The police finally sent 4,000 rape kits dating from 1993-2000 in for testing shortly after the conviction of Anthony Sowell, a serial killer and convicted rapist based in Cleveland. Even as the county began sending kits into the lab, the fate of these kits were largely unknown for years. In 2015, Cuyahoga County mandated that newly received rape kit must be tested within 30 days of the date of the sexual assault. Despite shortcomings within the department, rape kits began to be sent out for testing. 

However, the county did little to enforce the law, as there was no penalty for noncompliance. The county government also did not track the testing status of the kits that got sent in. 

Then, one Cleveland professor began investigating. Dr. Rachel Lovell, a professor at Case Western Reserve University, spearheaded a research study in 2015. Her team partnered with the Cuyahoga County Sexual Assault Kit Task Force to track down the fate of the untested rape kits. In 40 percent of the cases sampled from the 1990s, police never contacted the victim. Her team also found that, of the kits that generated matches to the DNA Index System, almost 20 percent of these matches could be tied to a serial rapist, generating over 400 new leads. Even as she uncovered potential leads, she called for a different approach to the investigations. 

Lovell told the Atlantic, “The way we’ve traditionally thought of sexual assault is this ‘he said, she said’ situation, where they investigate the sexual assault in isolation.” Looking at a crime in isolation can cause detectives to miss important information. Rather, she believes that detectives should consider the crimes that had been committed in geographical proximity. 

Even the police forgot about the rape kits. Detective Keith Hunter had been a detective with the Cleveland Sex Crimes and Child Abuse Unit for over 20 years. In 2017, the Cleveland Sex Crimes and Child Abuse Unit conducted an internal investigation, resulting in the suspension of Hunter. The investigation found that he failed to send over 187 rape kits for testing during his time as an investigator. Hunter claims that he stored the kits in a “secret” room and “kept forgetting about the evidence.” Hunter also attempted to cover up the total number of untested kits as they continued to pile up. One hundred eighty-seven rape kits eventually accumulated and were untested. Hunter is still a police officer with the Cleveland PD. 

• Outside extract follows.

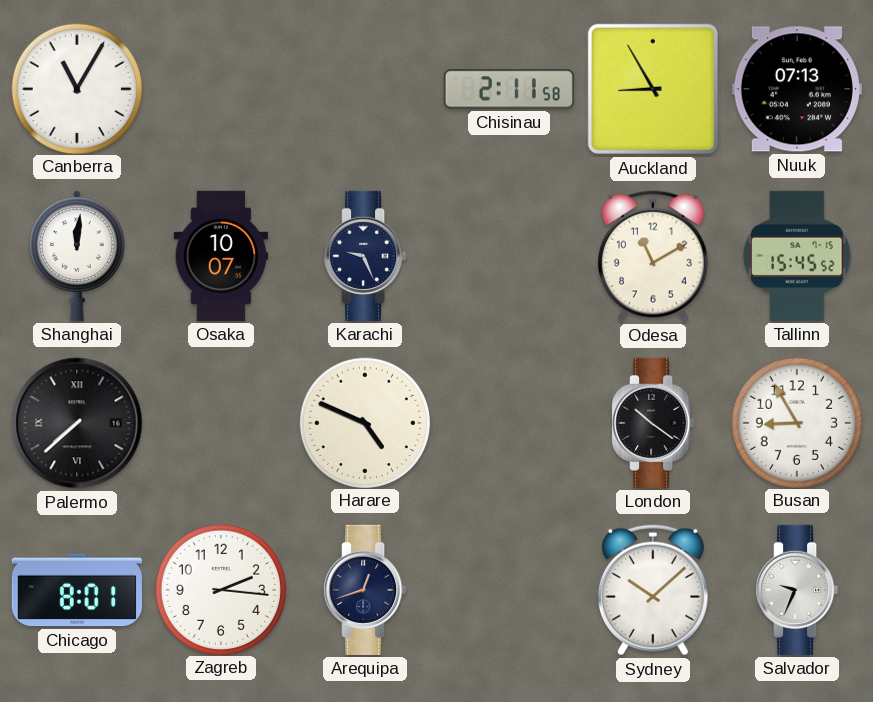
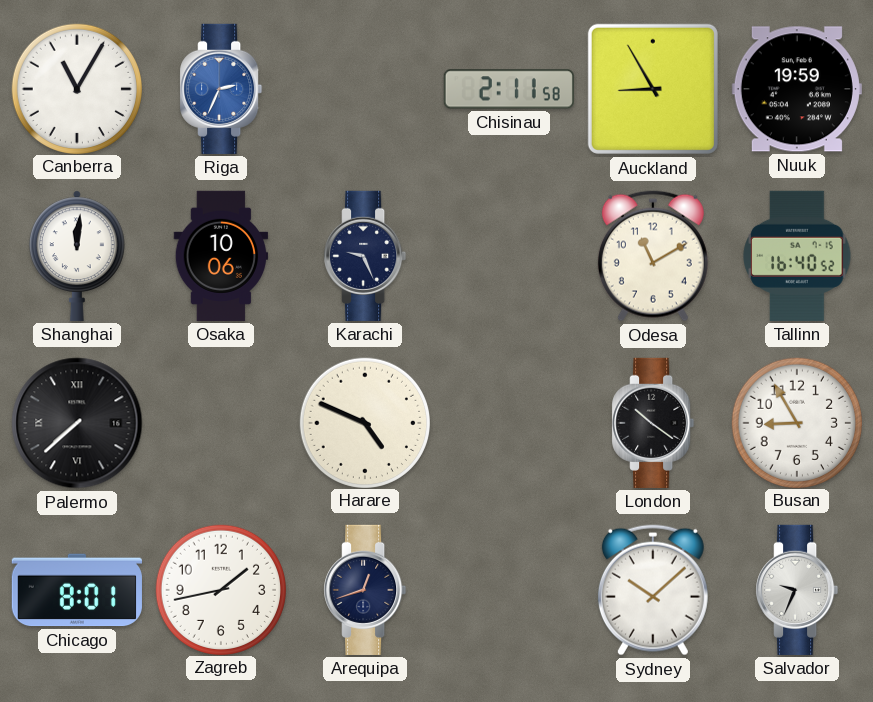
Riga: none -> 2:34
Nuuk: 07:13 -> 19:59
Osaka: 10:07 -> 10:06
Tallinn: 15:45 -> 16:40
Zagreb: 2:16 -> 1:43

Despite Hunter’s errors, the number of kits submitted for forensic testing generally increased within Cuyahoga County. From 2011 to 2019, Cuyahoga County has exhibited a 167 percent increase in test kits getting sent to the Ohio Bureau of Criminal Investigation for forensic testing, with 2,836 kits submitted for testing in 2017 alone. Then, a chain reaction followed. The large influx in the number of submissions eventually led to the indictment of over 650 rape suspects in Cuyahoga County alone. That number is up to 809 today.  

Even as rapists are getting prosecuted faster than ever, time is of the essence in these cold cases. Sex crimes have a 20-year statute of limitation in Ohio. Thus, county prosecutors must race against time to get as many cases processed as possible, sadly, leaving victims from before 2000 in the dark.